Structured page parsing data:
# # # # #
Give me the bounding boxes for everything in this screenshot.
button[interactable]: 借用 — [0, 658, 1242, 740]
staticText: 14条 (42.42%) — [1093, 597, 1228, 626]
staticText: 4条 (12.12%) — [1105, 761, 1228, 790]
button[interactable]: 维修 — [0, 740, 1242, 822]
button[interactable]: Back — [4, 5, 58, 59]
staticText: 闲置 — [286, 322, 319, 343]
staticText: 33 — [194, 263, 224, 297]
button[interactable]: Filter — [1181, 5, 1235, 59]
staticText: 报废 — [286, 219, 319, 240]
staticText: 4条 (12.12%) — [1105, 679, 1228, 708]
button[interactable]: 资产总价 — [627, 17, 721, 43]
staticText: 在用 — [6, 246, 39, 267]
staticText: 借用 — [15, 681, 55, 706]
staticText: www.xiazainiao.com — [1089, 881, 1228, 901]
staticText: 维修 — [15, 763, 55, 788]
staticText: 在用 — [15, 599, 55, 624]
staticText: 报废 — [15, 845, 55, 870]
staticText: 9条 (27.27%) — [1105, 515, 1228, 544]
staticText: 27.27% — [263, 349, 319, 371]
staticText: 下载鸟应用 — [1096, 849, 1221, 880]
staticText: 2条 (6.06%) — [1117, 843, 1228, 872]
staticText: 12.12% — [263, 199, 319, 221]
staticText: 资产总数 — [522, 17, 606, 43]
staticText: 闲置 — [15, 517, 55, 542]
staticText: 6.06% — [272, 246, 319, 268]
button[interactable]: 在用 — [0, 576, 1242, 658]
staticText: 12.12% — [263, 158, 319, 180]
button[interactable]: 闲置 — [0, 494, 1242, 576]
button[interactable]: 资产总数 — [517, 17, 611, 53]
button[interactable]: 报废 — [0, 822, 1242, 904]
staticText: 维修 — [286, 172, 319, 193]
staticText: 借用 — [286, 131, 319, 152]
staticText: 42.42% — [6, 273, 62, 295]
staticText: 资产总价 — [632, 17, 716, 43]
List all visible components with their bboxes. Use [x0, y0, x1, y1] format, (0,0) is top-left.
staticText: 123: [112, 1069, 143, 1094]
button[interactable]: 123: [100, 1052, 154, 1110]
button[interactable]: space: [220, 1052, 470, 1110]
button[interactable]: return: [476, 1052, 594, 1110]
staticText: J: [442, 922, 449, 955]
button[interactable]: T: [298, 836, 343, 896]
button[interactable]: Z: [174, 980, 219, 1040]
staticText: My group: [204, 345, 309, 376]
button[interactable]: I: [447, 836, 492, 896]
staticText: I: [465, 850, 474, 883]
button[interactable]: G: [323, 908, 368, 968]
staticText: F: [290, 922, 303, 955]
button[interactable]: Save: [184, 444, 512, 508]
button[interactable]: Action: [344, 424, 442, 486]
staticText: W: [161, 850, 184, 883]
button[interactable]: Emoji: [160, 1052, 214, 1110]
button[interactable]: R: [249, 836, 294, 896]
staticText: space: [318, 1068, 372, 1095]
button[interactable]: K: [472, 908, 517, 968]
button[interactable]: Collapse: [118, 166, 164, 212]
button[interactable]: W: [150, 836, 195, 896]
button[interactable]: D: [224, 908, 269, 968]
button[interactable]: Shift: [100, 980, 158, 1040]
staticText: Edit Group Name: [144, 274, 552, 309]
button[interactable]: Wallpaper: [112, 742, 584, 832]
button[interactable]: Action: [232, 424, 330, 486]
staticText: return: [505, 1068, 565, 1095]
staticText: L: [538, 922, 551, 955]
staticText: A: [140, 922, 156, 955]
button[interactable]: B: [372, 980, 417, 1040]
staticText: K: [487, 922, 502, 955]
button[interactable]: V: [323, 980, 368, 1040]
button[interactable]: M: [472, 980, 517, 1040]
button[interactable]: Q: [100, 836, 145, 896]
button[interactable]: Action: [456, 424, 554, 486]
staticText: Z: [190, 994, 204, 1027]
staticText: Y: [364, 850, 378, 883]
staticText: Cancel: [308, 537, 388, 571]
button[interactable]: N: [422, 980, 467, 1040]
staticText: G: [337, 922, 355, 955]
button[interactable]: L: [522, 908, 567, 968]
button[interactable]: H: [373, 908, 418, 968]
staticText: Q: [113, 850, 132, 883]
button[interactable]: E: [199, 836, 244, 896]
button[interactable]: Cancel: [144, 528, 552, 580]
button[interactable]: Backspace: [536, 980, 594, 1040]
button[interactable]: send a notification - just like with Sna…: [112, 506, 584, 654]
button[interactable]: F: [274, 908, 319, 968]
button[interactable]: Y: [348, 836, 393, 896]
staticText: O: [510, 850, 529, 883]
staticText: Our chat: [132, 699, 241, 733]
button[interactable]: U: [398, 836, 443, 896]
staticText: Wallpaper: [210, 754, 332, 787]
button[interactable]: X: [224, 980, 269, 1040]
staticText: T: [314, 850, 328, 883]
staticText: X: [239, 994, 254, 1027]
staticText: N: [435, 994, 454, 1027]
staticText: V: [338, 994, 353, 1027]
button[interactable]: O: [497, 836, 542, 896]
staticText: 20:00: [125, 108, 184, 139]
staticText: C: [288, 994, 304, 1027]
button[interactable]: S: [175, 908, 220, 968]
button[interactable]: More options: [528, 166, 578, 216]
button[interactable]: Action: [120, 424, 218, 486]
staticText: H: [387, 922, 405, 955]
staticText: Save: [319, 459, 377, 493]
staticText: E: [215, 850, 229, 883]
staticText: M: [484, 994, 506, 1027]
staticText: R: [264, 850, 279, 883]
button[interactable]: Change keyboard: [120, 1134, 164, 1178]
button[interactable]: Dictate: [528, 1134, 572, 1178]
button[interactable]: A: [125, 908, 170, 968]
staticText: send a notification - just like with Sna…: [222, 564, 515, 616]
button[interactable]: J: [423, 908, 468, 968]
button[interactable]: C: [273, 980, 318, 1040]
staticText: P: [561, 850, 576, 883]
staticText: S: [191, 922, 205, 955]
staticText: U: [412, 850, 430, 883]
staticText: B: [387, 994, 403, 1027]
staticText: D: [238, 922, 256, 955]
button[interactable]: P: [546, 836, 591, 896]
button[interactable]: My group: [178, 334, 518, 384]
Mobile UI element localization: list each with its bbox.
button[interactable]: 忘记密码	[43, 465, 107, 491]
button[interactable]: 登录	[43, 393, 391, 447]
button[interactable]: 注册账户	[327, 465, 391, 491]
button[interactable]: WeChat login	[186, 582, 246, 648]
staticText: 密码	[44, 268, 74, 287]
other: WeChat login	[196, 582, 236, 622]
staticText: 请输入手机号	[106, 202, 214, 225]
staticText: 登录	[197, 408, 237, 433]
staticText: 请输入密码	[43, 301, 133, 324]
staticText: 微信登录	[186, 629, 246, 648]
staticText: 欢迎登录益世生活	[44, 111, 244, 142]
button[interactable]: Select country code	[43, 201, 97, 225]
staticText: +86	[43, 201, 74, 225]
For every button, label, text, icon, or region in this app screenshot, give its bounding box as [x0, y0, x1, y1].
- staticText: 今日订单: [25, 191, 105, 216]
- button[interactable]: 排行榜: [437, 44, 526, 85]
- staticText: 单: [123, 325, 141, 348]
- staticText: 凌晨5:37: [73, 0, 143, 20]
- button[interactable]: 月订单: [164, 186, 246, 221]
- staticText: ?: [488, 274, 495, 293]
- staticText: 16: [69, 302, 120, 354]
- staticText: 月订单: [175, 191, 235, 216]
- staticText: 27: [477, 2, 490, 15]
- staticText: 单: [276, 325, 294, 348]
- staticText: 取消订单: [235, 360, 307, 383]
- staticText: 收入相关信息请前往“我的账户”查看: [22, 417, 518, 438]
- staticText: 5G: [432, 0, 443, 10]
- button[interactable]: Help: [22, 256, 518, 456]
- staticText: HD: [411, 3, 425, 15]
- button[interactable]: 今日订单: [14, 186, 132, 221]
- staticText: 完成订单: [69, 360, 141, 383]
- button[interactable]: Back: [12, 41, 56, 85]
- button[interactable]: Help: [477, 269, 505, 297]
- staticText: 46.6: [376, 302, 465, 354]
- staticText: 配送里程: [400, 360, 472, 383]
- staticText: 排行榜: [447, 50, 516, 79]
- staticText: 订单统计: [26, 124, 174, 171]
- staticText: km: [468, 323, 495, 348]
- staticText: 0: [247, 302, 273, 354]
# # # # #
**EXERCISE:** Using the entries above, say how many lines contain the string "bounding"; the number is the full reply.

**RESPONSE:** 2